> [What is expected]: Every line with the string "Ремонт" in it belongs in your answer, so copy them all from the data.

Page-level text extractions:
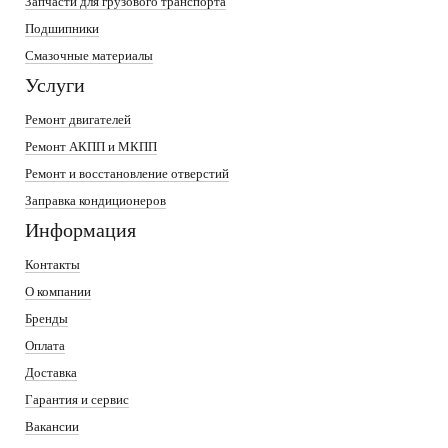
Запчасти для грузового транспорта
Подшипники
Смазочные материалы
Услуги
Ремонт двигателей
Ремонт АКПП и МКПП
Ремонт и восстановление отверстий
Заправка кондиционеров
Информация
Контакты
О компании
Бренды
Оплата
Доставка
Гарантия и сервис
Вакансии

> [Output of the exercise]:
Ремонт двигателей
Ремонт АКПП и МКПП
Ремонт и восстановление отверстий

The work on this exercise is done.